I notice that the group is quite sensitive and not easy to describe. I slowly begin to understand that, for them, perhaps, it’s about a better model of the world. And that they’re trying to build this world themselves, through private and very intimate experiences. They don’t want to change or demolish the system. They’re not anarchists. Utopia is not a general, political system, but rather a delicate inner structure. They’re sensitive, sometimes overly sensitive, but they’re not like hipsters. One of the girls in the recordings has shaved armpits but those armpits are not sterile and dry. You can see black dust, stuck together by sweat.
*
Łukasz tells me that one of the ideas they’re testing is that of a basic income. They managed to get 15 euros per day from some cultural institution in Vilnius, so they moved to the country and live on that. Fifteen euros. No more, no less. How is that? To get paid without working? Not huge sums but at least amounts you can survive on. That allows you to stop working in order to spend days searching for an experience whose existence you merely suspect but don’t entirely understand. Searching for something that lies beyond the imagination, because you can’t imagine it. It’s not true that there are no limits to the imagination. They exist when we simply cannot imagine something. We can’t imagine where the power of the imagination ends. And it ends exactly at that point – the point we can’t imagine. Yet, sometimes, we can detect the factors that limit and structure the imagination. For a while, Łukasz and his friends decided to embrace capitalism and put aside their principles. Then, they stopped working and began dancing, hoping to expand their consciousness. Hoping that their minds would transcend the trusted boundaries of cognition.
*
I know that, without some background reading, I can’t write a script for the group. I read Harari, Hobbes and Meillassoux. The pandemic eases up a bit and the doctor sets a date for the operation. Flights from Washington are still suspended. I go to the hospital alone. I take my Kindle, loaded with Hope in the Dark by Solnit. What a paradox: for weeks, I have been working morning to night on a script about a group that doesn’t work at all! As I internalise the ideas of a new sensitivity, about being sensitive to oneself, about subverting the capitalist indicators of success, I turn on my Kindle a half hour after I wake up from the narcosis. The letters jump back and forth before my eyes, but I don’t give up.

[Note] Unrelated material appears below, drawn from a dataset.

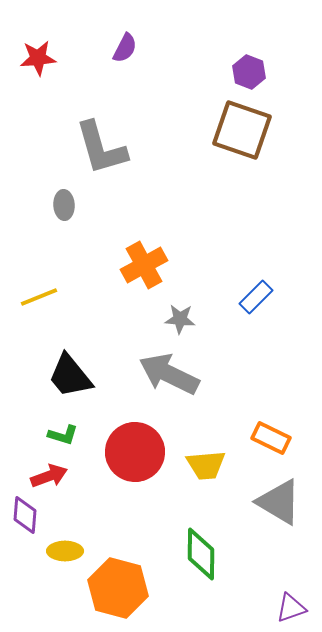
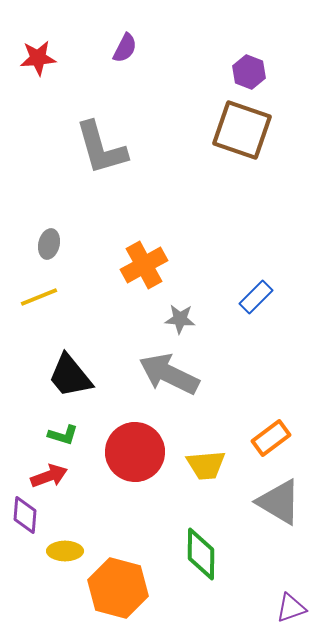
gray ellipse: moved 15 px left, 39 px down; rotated 16 degrees clockwise
orange rectangle: rotated 63 degrees counterclockwise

I keep reading. After two hours, the words «book completed» appear. I go to the nurses and explain that I can now be discharged. They suggest that I stay another couple of hours. But I insist that they let me go. I tell them I am fine, even though I’m still dizzy.
*
Nothing that Łukasz tells me about the history of the group or what I can figure out for myself convinces me. Maybe I’m a pessimist, maybe I’m stuck up and consider the rest of humanity to be dumber than me. I don’t believe that the experiences the group is seeking and trying to hard-code with the help of a script are special or beautiful. It all reeks a little of New Age, of the '68. At any rate, not new. I read philosophical books about techno culture. About bodies connected in a trance. About the energy of the beat that stretches the boundaries of capitalism. I get the impression that these books have been written by an algorithm that learned its subject-predicate sentence structure from books by Foucault, Deleuze and Lacan. I make twice as much effort, because softness, subtlety and working only when I feel like it feels like weakness. I try to describe these dancing people who believe in the magic of community and multidirectional love, as I sit alone in a one-room apartment. I impose a strict regime on myself: write a dozen pages of the script every day. I feel like a bull trying to make my way through a china shop without breaking a single cup.
*
I decide with Łukasz that we’ll describe the group as though it has been around for decades, which means that, in my imagination, I have to move into the future. I’m afraid that I’m not up to the task. That the power of my imagination will turn out to be rather weak. That I won’t be able to conjure up a future for a group that I don’t even know in the present. I’m afraid of clichés. Pop culture knows many visions of the future. Deserts everywhere, for example. I don’t want these visions to seep into my script. For a while, I have no idea what I’ll come up with. I suggest to Łukasz that the world we’ll describe won’t have any animals. They have all died. And specific parts of the human consciousness can be turned off with the help of pharmaceuticals. The body is in pain, but the brain doesn’t know it. Arms and legs move for 72 hours but the person to whom the limbs belong doesn’t feel tired. I don’t know if it’s original but at the moment, I don’t care. I feel betrayed by the group. They preach love and tenderness but none of them has invited me to join. They’re waiting for the script. If it’s ok, then I’ll be able to join them.
*
There is a scene in the script that came about when I joined the group in August 2020. The group members look back at themselves from the past. The past selves are dressed like the Amish. They make the same gestures as the ones from the present. They utter the same sentences, as if an echo is shuttling back and forth between time periods. At that meeting, we tried to find the carriers of continued existence. Do beings that are replaced by other beings over the course of time leave traces in the universe? If so, then how? In the language? In the unconscious? In the genes? In the memory? When we dance, do our muscles breathe the memory of other dancing bodies?